At birth, the human skull is made up of 404 separate bony elements. As growth occurs, many of these bony elements gradually fuse together into solid bone (for example, the frontal bone). The bones of the roof of the skull are initially separated by regions of dense connective tissue called "fontanels". There are six fontanels: one anterior (or frontal), one posterior (or occipital), two sphenoid (or anterolateral), and two mastoid (or posterolateral). At birth these regions are fibrous and moveable, necessary for birth and later growth. This growth can put a large amount of tension on the "obstetrical hinge", which is where the squamous and lateral parts of the occipital bone meet. A possible complication of this tension is rupture of the great cerebral vein of Galen. As growth and ossification progress, the connective tissue of the fontanelles is invaded and replaced by bone creating sutures. The five sutures are the two squamous, one coronal, one lambdoid, and one sagittal sutures. The posterior fontanel usually closes by eight weeks, but the anterior fontanel can remain open up to eighteen months. The anterior fontanel is located at the junction of the frontal and parietal bones; it is a "soft spot" on a baby's forehead. Careful observation will show that you can count a baby's heart rate by observing his or her pulse pulsing softly through the anterior fontanel.

Pathology
If the brain is bruised or injured it can be life-threatening. Normally the skull protects the brain from damage through its hard unyieldingness; the skull is one of the most durable substances found in nature with it needing the force of about 1 ton to reduce the diameter of the skull by 1 cm. In some cases, however, of head injury, there can be raised intracranial pressure through mechanisms such as a subdural haematoma. In these cases the raised intracranial pressure can cause herniation of the brain out of the foramen magnum ("coning") because there is no space for the brain to expand; this can result in significant brain damage or death unless an urgent operation is performed to relieve the pressure. This is why patients with concussion must be watched extremely carefully.

Dating back to Neolithic times, a skull operation called trepanation was sometimes performed. This involved drilling holes in the cranium. Examination of skulls from this period reveals that the "patients" sometimes survived for many years afterward. It seems likely that trepanation was performed for ritualistic or religious reasons and not only as an attempted life-saving technique.

Craniometry and morphology of human skulls
Like the face of a living individual, a human skull and teeth can also tell, to a certain degree, the life history and origin of its owner. Forensic scientists and archaeologists use metric and nonmetric traits to estimate what the bearer of the skull looked like. When a significant amount of bones are found, such as at Spitalfields in the UK and Jōmon shell mounds in Japan, osteologists can use traits, such as the proportions of length, height and width, to know the relationships of the population of the study with other living or extinct populations.
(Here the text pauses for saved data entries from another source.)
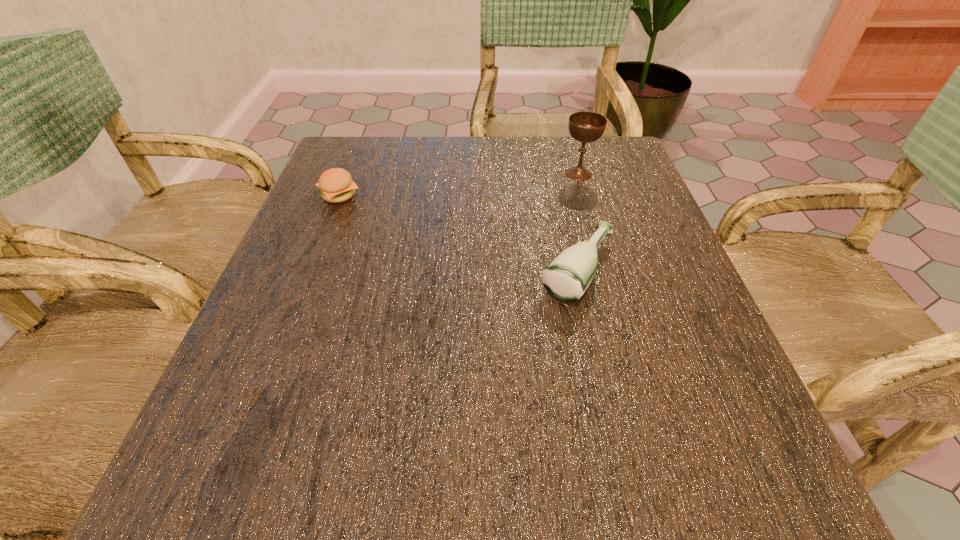 Where is `object that is at the left edge`? object that is at the left edge is located at coordinates (336, 184).

Find the location of `chalice that is positioned at the right edge`. chalice that is positioned at the right edge is located at coordinates (584, 126).

Image resolution: width=960 pixels, height=540 pixels. In order to click on bottle located in the right edge section of the desktop in this screenshot , I will do `click(566, 278)`.

Find the location of a particular element. This screenshot has width=960, height=540. object at the far left corner is located at coordinates (336, 184).

Find the location of a particular element. This screenshot has height=540, width=960. object that is at the far right corner is located at coordinates (584, 126).

I want to click on free space at the far edge, so click(458, 138).

In order to click on vacant space at the near edge of the desktop in this screenshot , I will do `click(507, 484)`.

Identify the location of vacant space at the left edge of the desktop. (276, 352).

Identify the location of blank area at the right edge. This screenshot has height=540, width=960. (633, 262).

This screenshot has width=960, height=540. I want to click on vacant space at the far left corner of the desktop, so click(364, 167).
The German physician Franz Joseph Gall in around 1800 formulated the theory of phrenology, which attempted to show that specific features of the skull are associated with certain personality traits or intellectual capabilities of its owner. This theory is now considered to be obsolete.

Sexual dimorphism
In general, male skulls tend to be larger and more robust than female skulls, which are more gracile. Male skulls typically have more prominent supraorbital ridges, a more prominent glabella, and more prominent temporal lines. Male skulls on average have larger, broader palates, squarer orbits, larger mastoid processes, larger sinuses, and larger occipital condyles than those of females. Male mandibles typically have squarer chins and thicker, rougher muscle attachments than female mandibles.

Partial human skulls
All of these features vary considerably within human populations, making it difficult to identify the sex of a skull without knowledge of the population from which it came.